Start of Block

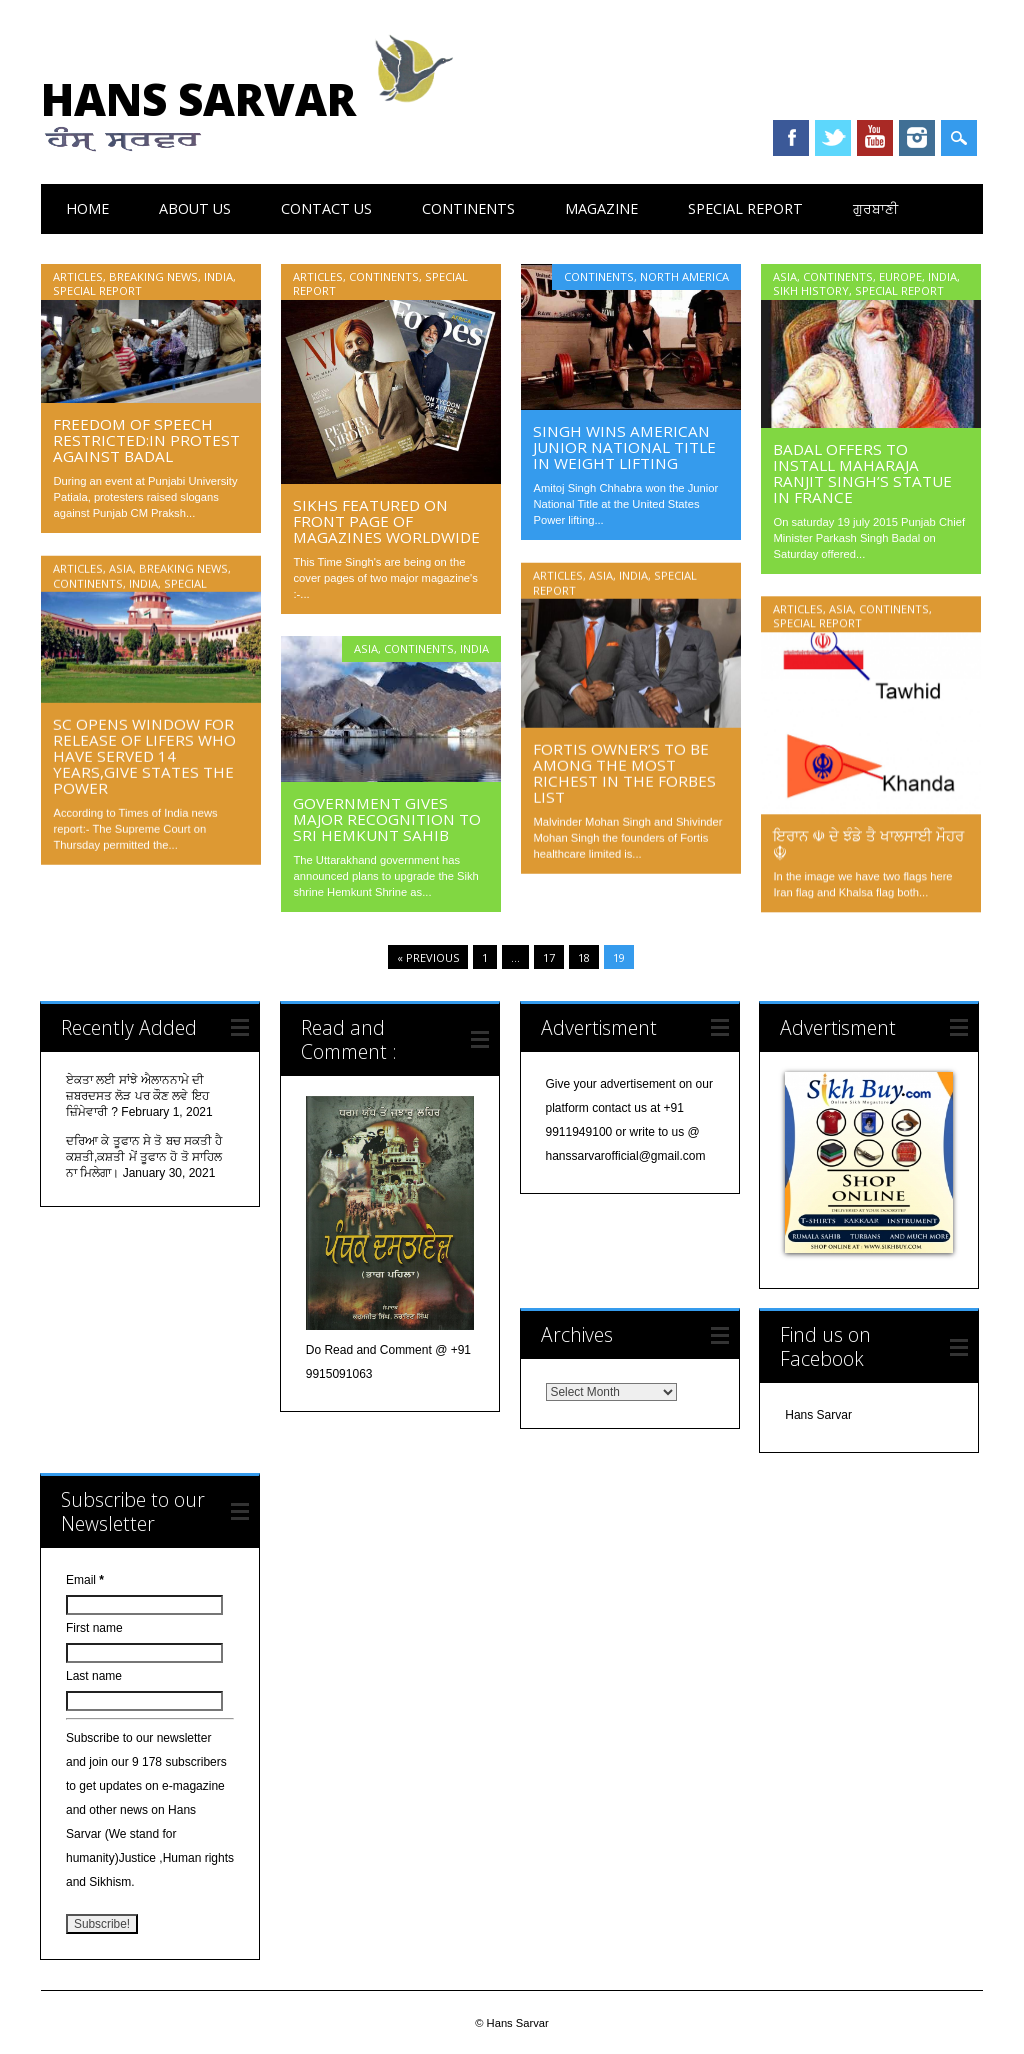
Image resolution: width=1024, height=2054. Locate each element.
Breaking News (153, 276)
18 (584, 957)
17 (549, 957)
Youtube (875, 138)
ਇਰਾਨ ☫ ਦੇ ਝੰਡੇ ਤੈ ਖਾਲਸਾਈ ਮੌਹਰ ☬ (868, 843)
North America (684, 276)
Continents (468, 208)
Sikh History (811, 290)
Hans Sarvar (255, 112)
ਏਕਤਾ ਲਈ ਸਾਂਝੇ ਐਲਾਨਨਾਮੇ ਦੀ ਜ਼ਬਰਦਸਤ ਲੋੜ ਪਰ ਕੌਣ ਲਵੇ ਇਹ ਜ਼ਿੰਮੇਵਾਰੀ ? (137, 1096)
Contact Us (326, 208)
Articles (78, 276)
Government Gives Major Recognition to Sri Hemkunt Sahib (387, 819)
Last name (94, 1676)
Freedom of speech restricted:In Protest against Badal (146, 440)
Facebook (791, 138)
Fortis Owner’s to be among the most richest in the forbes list (624, 772)
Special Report (745, 208)
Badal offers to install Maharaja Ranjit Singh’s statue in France (862, 473)
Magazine (601, 208)
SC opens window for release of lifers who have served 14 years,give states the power (144, 755)
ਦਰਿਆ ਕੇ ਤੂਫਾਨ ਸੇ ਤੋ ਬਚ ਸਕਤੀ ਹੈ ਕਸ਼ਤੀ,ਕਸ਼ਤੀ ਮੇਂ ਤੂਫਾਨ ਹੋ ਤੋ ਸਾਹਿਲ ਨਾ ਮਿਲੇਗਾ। (144, 1157)
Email (85, 1580)
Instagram (917, 138)
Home (87, 208)
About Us (195, 208)
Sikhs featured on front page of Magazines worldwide (386, 521)
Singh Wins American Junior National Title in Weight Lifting (624, 447)
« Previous (428, 957)
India (218, 276)
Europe (900, 276)
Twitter (833, 138)
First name (94, 1628)
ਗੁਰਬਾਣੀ (875, 208)
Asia (785, 276)
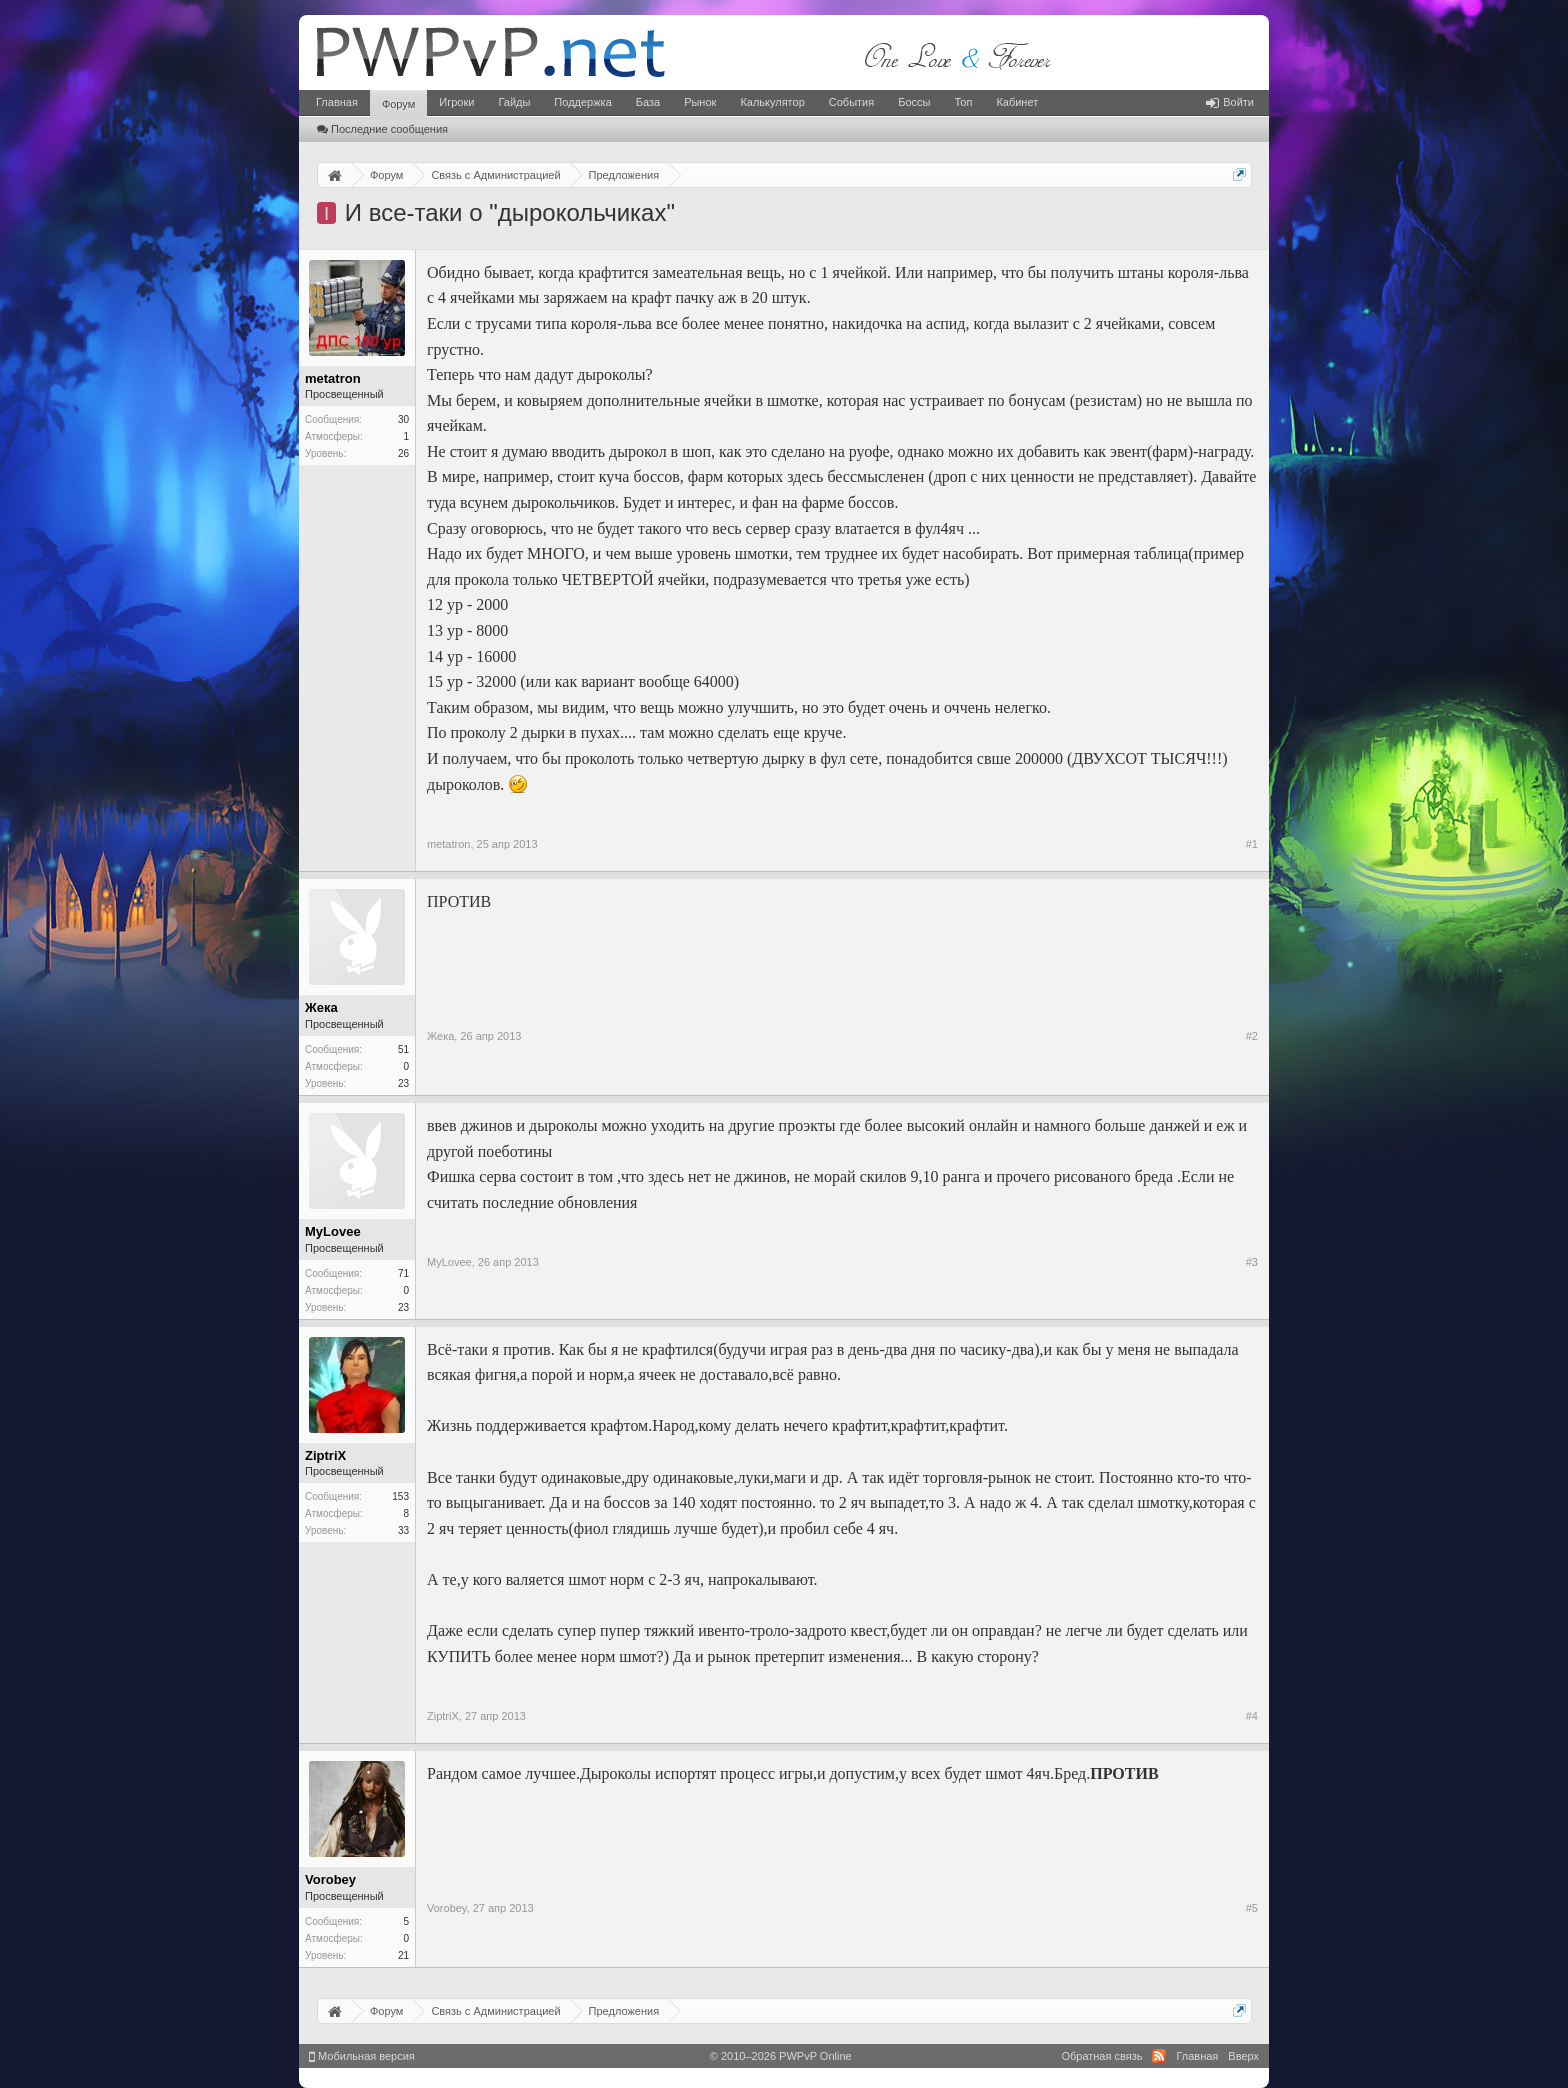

End of Block

→ **What the exercise asks**
Reproduce the records above from their first line to the line bearing "SC opens window", both ends included, leaving every picture out.

→ **Output of the exercise**
Image resolution: width=1024, height=2054. Locate each element.
Breaking News (153, 276)
18 (584, 957)
17 (549, 957)
Youtube (875, 138)
ਇਰਾਨ ☫ ਦੇ ਝੰਡੇ ਤੈ ਖਾਲਸਾਈ ਮੌਹਰ ☬ (868, 843)
North America (684, 276)
Continents (468, 208)
Sikh History (811, 290)
Hans Sarvar (255, 112)
ਏਕਤਾ ਲਈ ਸਾਂਝੇ ਐਲਾਨਨਾਮੇ ਦੀ ਜ਼ਬਰਦਸਤ ਲੋੜ ਪਰ ਕੌਣ ਲਵੇ ਇਹ ਜ਼ਿੰਮੇਵਾਰੀ ? (137, 1096)
Contact Us (326, 208)
Articles (78, 276)
Government Gives Major Recognition to Sri Hemkunt Sahib (387, 819)
Last name (94, 1676)
Freedom of speech restricted:In Protest against Badal (146, 440)
Facebook (791, 138)
Fortis Owner’s to be among the most richest in the forbes list (624, 772)
Special Report (745, 208)
Badal offers to install Maharaja Ranjit Singh’s statue in France (862, 473)
Magazine (601, 208)
SC opens window for release of lifers who have served 14 years,give states the power (144, 755)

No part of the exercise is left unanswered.